The large-scale pretrained model CLIP, trained on 400 million image-text pairs, offers a promising paradigm for tackling vision tasks, albeit at the image level. Later works, such as DenseCLIP and LSeg, extend this paradigm to dense prediction, including semantic segmentation, and have achieved excellent results. However, the above methods either rely on CLIP-pretrained visual backbones or use none-pretrained but heavy backbones such as Swin, while falling ineffective when applied to lightweight backbones. The reason for this is that the lightweitht networks, feature extraction ability of which are relatively limited, meet difficulty embedding the image feature aligned with text embeddings perfectly. In this work, we present a new feature fusion module which tackles this problem and enables language-guided paradigm to be applied to lightweight networks. Specifically, the module is a parallel design of CNN and transformer with a two-way bridge in between, where CNN extracts spatial information and visual context of the feature map from the image encoder, and the transformer propagates text embeddings from the text encoder forward. The core of the module is the bidirectional fusion of visual and text feature across the bridge which prompts their proximity and alignment in embedding space. The module is model-agnostic, which can not only make language-guided lightweight semantic segmentation practical, but also fully exploit the pretrained knowledge of language priors and achieve better performance than previous SOTA work, such as DenseCLIP, whatever the vision backbone is. Extensive experiments have been conducted to demonstrate the superiority of our method.
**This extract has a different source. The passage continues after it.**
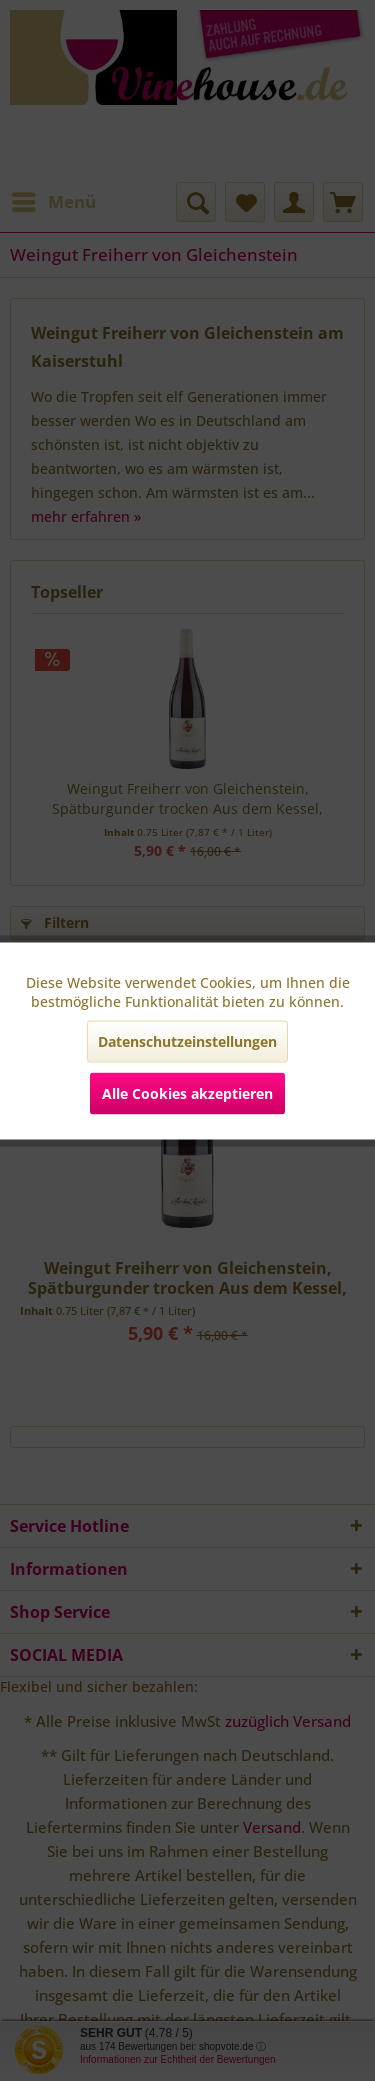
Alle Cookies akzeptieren (187, 1092)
翻译：大规模预训练模型CLIP在4亿图文对上进行训练，为处理视觉任务提供了有前景的范式（尽管处于图像级别）。后续工作如DenseCLIP和LSeg将这一范式扩展到密集预测任务（包括语义分割），并取得了优异成果。然而，上述方法要么依赖CLIP预训练的视觉骨干网络，要么使用未经预训练但计算量大的骨干网络（如Swin），在应用于轻量级骨干网络时效果不佳。其原因在于轻量级网络的特征提取能力相对有限，难以完美嵌入与文本嵌入对齐的图像特征。本文提出一种新的特征融合模块来解决该问题，使语言引导范式能够应用于轻量级网络。具体而言，该模块采用CNN与Transformer并行设计，中间通过双向桥接通道连接：CNN从图像编码器中提取特征图的空间信息和视觉上下文，而Transformer则将文本编码器的文本嵌入向前传播。该模块的核心是通过桥接通道实现视觉与文本特征的双向融合，促进两者在嵌入空间中的接近与对齐。该模块具有模型无关性，不仅能使语言引导的轻量级语义分割变得可行，还能充分挖掘语言先验的预训练知识，无论视觉骨干网络为何，都能取得优于先前SOTA工作（如DenseCLIP）的性能。大量实验证明了我们方法的优越性。